● Activity:
All that should come back is the lines of the data below from the one containing "Gallery (635, 2386)" to the one containing "[YouTube (si apre", inclusive, exactly as they stand.

● Data for this task:
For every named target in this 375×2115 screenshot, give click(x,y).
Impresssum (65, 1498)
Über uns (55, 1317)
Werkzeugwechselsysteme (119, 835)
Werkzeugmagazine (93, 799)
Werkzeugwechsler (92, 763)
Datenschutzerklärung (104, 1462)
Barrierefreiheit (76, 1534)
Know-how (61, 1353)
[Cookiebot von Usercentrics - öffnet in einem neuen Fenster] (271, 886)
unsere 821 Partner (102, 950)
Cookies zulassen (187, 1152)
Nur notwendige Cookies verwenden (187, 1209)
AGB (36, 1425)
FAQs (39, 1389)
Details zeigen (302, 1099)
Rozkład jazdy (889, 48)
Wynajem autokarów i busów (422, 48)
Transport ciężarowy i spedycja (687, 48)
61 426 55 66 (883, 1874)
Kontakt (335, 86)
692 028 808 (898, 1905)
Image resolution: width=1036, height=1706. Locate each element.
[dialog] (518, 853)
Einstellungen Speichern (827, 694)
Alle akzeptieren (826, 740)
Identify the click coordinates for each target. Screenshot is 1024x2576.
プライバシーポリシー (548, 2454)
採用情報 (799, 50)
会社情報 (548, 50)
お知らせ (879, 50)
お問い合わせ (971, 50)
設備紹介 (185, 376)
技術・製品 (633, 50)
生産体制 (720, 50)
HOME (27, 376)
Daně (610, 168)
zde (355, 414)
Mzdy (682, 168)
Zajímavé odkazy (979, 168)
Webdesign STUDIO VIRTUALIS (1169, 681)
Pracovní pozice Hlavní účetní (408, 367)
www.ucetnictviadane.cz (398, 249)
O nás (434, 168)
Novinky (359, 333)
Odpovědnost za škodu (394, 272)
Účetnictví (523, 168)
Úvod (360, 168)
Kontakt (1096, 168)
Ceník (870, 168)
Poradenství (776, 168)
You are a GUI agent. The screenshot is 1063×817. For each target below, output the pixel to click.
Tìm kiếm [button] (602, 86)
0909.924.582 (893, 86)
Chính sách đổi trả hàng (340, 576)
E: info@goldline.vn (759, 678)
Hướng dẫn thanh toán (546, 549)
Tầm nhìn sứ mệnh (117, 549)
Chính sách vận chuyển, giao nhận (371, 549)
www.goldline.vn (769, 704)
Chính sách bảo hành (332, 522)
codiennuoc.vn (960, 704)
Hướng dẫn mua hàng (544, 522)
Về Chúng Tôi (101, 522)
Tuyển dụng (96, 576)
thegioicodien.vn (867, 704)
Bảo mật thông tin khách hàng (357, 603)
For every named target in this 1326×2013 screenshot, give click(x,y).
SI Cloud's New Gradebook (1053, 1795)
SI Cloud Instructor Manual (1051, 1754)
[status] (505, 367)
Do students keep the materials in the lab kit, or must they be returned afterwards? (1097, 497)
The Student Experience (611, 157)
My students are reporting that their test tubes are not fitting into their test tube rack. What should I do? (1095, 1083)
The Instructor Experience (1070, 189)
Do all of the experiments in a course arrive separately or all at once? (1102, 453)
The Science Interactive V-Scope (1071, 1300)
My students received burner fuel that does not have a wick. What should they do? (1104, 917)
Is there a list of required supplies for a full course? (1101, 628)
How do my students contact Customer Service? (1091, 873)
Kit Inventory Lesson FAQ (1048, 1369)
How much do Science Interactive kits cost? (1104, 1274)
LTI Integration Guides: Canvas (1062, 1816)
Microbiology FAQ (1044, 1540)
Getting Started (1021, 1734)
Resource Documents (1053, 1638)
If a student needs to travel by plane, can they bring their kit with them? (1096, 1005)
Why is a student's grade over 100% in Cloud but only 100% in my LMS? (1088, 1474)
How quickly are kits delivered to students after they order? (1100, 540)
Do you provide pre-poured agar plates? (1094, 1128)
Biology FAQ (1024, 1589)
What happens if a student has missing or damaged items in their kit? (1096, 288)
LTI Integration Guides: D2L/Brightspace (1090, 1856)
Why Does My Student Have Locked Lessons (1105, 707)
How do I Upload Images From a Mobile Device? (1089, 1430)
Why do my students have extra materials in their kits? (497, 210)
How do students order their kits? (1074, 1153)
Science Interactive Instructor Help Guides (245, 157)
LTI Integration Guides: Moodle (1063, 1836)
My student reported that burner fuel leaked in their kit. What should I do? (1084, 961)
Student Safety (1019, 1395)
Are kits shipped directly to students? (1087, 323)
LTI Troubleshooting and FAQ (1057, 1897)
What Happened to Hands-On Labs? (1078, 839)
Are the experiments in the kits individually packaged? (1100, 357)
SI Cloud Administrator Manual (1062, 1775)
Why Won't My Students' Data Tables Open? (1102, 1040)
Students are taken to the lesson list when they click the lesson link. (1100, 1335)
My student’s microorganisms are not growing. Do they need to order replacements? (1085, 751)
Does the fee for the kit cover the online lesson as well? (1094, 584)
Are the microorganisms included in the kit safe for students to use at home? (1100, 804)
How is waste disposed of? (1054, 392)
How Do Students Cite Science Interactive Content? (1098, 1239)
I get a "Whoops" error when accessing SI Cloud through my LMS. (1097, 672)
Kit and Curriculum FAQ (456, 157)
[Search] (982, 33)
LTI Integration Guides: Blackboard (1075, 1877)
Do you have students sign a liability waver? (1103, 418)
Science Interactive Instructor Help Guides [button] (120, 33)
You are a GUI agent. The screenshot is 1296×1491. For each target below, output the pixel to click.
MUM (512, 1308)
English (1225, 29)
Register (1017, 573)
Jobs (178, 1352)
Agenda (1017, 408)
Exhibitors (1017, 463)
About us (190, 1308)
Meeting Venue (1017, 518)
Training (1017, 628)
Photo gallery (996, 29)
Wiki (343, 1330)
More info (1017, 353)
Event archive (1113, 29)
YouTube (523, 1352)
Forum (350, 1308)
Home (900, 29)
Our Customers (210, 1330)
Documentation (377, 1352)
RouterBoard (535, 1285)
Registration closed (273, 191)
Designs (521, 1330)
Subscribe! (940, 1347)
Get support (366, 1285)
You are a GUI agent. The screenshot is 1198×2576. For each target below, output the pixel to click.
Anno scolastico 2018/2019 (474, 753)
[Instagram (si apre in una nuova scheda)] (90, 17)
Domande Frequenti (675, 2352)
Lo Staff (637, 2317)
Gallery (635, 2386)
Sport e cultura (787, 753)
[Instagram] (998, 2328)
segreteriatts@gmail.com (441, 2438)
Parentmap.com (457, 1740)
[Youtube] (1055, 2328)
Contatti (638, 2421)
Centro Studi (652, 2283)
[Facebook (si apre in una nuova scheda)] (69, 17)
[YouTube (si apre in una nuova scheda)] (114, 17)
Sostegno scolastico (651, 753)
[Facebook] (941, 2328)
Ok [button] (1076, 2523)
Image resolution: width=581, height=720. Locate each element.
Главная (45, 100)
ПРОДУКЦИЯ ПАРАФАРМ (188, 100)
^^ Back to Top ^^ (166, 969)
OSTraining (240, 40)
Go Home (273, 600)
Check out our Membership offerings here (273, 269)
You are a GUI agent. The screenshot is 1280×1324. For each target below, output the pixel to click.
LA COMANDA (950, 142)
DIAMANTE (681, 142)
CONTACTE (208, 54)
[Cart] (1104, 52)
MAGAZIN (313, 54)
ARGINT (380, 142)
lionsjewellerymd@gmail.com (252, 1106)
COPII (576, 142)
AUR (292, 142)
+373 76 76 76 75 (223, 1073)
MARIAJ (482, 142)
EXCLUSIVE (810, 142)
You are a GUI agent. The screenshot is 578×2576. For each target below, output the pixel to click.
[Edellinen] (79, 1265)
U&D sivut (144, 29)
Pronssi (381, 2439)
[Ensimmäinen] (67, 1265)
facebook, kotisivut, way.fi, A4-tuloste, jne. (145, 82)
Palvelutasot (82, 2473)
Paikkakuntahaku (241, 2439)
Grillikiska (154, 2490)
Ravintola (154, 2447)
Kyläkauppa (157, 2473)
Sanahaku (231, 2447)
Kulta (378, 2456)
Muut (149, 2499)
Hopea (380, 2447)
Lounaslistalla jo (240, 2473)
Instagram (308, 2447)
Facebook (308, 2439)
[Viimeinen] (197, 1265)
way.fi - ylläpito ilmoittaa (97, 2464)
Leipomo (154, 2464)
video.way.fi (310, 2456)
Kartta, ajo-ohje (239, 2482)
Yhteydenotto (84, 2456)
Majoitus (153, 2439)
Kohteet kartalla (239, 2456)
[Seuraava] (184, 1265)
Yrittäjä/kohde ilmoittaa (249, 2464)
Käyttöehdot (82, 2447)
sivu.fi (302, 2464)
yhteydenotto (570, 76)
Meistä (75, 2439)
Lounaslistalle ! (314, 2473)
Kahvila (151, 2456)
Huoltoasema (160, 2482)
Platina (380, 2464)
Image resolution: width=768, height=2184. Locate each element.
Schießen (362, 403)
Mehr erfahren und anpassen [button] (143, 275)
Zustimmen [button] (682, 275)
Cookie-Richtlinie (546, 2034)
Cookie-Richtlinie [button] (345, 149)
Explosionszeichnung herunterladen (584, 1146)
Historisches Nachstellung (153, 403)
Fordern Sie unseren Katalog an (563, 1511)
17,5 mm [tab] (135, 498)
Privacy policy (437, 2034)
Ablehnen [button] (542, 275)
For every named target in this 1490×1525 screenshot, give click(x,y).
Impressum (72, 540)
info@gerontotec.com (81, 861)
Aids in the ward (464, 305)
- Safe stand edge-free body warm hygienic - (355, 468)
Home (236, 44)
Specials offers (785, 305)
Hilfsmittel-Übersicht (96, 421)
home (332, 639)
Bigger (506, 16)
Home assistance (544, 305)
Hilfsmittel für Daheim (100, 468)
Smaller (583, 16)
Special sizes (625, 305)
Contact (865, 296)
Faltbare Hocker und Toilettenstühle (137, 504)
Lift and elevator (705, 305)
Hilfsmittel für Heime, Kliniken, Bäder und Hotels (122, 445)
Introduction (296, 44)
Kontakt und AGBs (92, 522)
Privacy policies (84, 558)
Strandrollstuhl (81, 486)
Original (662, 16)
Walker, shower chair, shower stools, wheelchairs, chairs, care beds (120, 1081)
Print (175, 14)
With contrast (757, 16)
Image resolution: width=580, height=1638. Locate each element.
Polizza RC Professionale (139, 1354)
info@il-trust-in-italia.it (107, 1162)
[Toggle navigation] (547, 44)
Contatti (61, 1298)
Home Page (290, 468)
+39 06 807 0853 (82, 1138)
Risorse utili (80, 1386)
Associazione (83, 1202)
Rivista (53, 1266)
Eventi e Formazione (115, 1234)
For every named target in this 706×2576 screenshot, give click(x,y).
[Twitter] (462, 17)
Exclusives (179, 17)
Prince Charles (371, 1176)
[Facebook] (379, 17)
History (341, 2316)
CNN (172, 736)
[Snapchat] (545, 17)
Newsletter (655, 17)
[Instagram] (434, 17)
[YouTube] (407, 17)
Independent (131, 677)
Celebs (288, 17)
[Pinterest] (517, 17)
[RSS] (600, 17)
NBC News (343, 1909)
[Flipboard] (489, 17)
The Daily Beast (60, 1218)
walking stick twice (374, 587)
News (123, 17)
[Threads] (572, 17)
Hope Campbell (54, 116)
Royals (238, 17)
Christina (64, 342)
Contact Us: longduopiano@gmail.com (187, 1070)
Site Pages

● Result for this exercise:
Gallery (635, 2386)
Sport e cultura (787, 753)
[Instagram] (998, 2328)
segreteriatts@gmail.com (441, 2438)
Parentmap.com (457, 1740)
[Youtube] (1055, 2328)
Contatti (638, 2421)
Centro Studi (652, 2283)
[Facebook (si apre in una nuova scheda)] (69, 17)
[YouTube (si apre in una nuova scheda)] (114, 17)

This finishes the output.